[Opening Source material section]

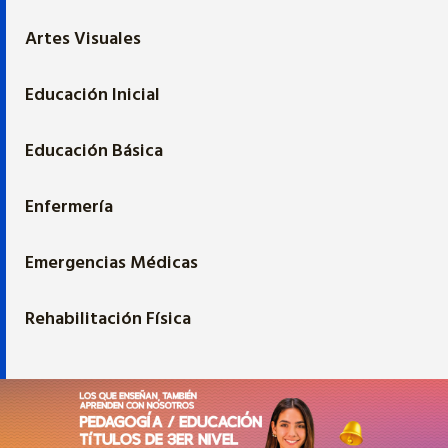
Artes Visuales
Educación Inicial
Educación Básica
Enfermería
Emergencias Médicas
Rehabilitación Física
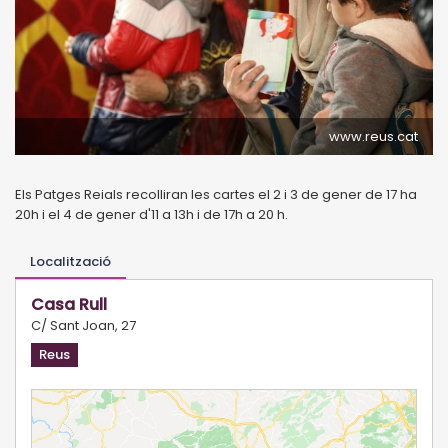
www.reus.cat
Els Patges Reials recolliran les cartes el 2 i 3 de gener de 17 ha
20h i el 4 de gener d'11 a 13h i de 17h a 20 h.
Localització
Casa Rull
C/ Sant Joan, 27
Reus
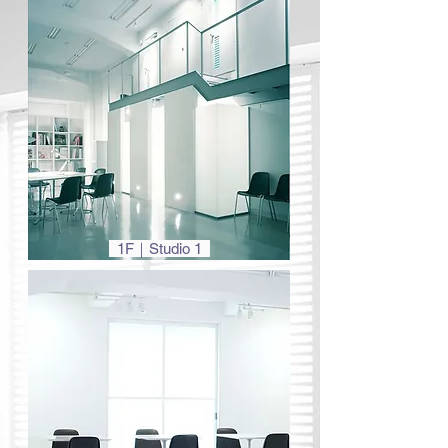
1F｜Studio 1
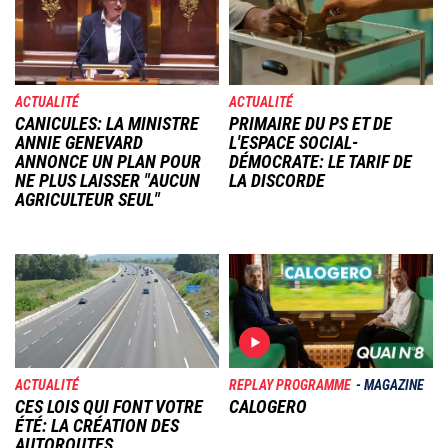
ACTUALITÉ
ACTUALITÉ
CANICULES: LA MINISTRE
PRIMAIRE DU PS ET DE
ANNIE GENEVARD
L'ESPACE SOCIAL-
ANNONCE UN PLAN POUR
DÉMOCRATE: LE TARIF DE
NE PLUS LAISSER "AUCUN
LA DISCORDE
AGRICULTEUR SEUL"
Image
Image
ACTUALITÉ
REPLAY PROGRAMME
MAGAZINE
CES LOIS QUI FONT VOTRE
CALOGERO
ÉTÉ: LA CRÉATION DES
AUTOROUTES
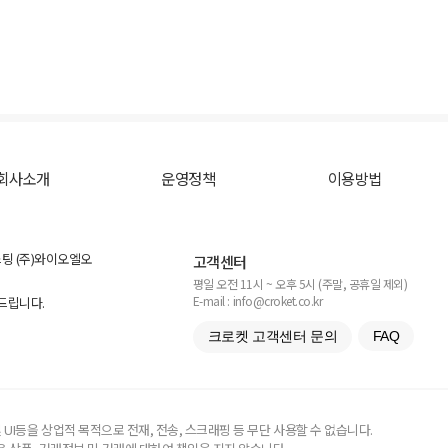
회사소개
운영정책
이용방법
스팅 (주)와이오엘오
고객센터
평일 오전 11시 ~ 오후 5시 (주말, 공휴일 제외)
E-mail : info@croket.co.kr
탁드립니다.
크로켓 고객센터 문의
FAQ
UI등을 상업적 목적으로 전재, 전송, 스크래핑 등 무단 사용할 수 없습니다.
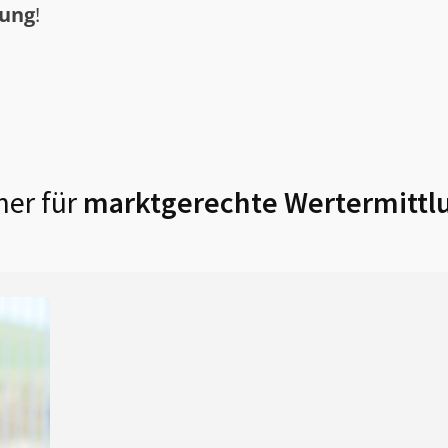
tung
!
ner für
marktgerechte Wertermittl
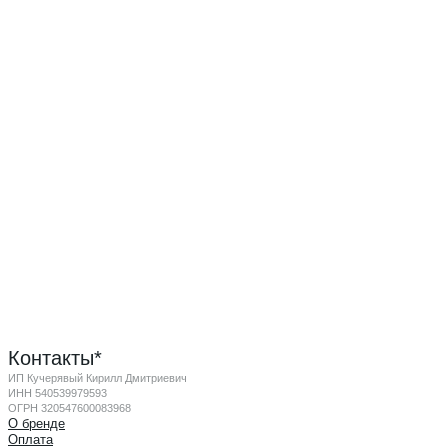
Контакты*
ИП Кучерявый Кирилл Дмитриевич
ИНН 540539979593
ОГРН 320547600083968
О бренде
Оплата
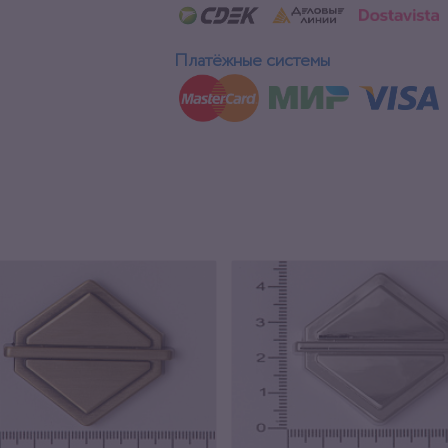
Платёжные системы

[Closing Source material section]
[Opening Source material section]

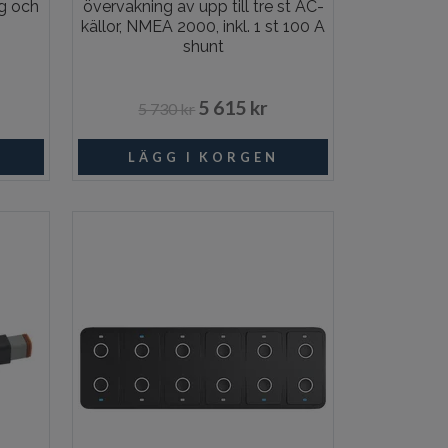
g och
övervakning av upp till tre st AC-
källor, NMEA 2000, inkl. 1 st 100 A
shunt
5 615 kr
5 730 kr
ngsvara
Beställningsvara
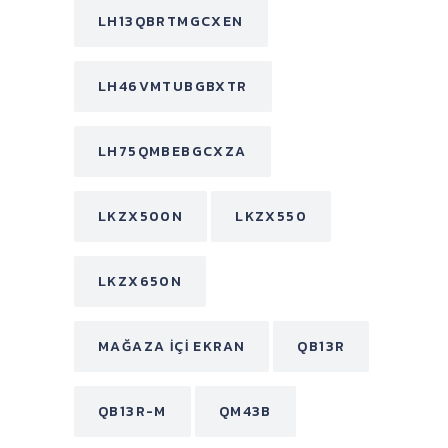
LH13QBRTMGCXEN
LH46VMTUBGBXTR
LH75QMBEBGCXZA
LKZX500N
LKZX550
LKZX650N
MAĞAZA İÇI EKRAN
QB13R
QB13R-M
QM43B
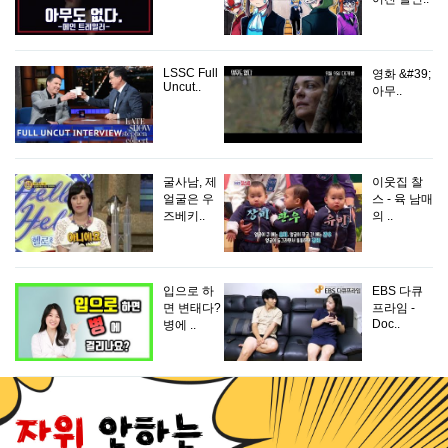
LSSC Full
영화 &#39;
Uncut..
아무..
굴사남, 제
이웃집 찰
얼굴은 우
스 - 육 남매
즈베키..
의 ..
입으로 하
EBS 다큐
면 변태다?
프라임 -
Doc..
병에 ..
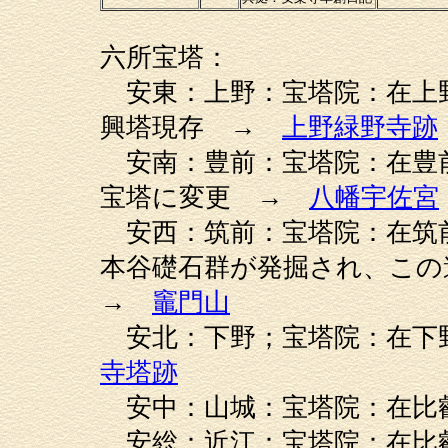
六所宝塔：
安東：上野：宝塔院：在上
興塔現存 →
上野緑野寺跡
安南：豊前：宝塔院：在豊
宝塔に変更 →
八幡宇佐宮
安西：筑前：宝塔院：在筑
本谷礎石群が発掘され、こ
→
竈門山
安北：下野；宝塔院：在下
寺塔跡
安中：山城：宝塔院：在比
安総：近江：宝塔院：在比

[Closing Source material section]

What lines in the material above hold the string "gener"? List them.

→ Output:
Els Patges Reials recolliran les cartes el 2 i 3 de gener de 17 ha
20h i el 4 de gener d'11 a 13h i de 17h a 20 h.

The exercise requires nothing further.